[Screenshot grounding data]
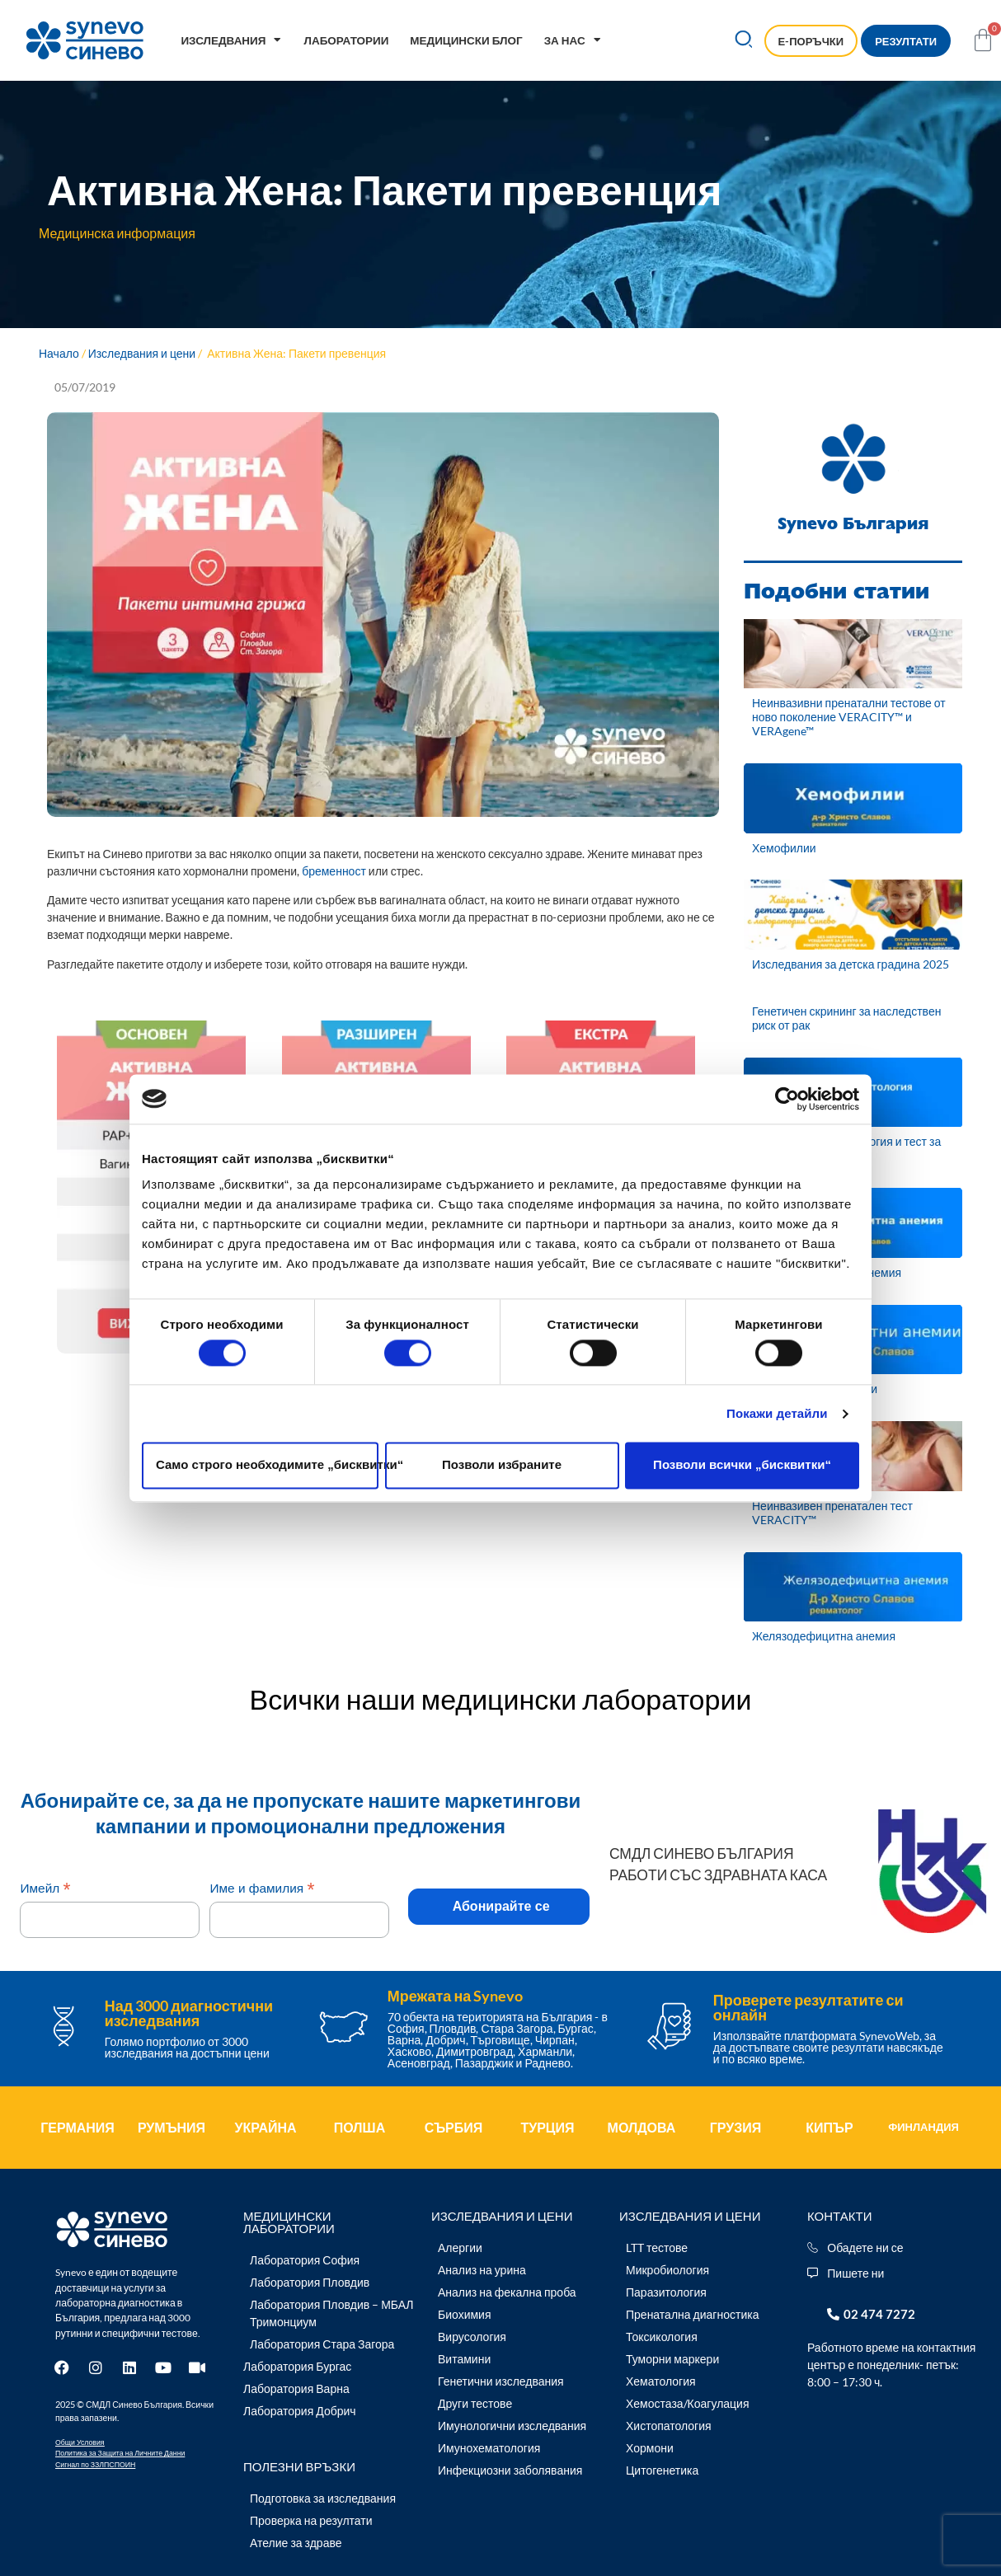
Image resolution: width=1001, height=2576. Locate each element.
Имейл (45, 1887)
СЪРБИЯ (453, 2127)
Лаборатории (345, 40)
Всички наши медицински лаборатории (501, 1699)
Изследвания (231, 40)
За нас (573, 40)
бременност (334, 871)
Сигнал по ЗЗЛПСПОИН (95, 2464)
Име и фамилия (261, 1887)
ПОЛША (359, 2127)
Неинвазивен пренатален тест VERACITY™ (832, 1513)
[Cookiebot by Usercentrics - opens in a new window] (787, 1098)
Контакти (839, 2215)
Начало (59, 353)
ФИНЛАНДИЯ (923, 2126)
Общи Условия (80, 2442)
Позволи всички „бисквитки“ (742, 1465)
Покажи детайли (777, 1413)
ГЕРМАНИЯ (77, 2127)
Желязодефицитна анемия (823, 1636)
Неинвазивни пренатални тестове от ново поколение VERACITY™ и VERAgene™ (849, 717)
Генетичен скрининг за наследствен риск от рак (846, 1018)
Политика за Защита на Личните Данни (120, 2452)
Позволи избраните (502, 1465)
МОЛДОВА (642, 2127)
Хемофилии (784, 848)
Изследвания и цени (141, 353)
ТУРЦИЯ (547, 2127)
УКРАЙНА (265, 2127)
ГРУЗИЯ (736, 2127)
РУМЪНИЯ (171, 2127)
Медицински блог (466, 40)
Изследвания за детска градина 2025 (850, 964)
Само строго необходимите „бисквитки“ (267, 1465)
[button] (743, 40)
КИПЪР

Work task
Across the entries above, count the lines with the word "VERACITY" and report that count by itself.

Exercise response
2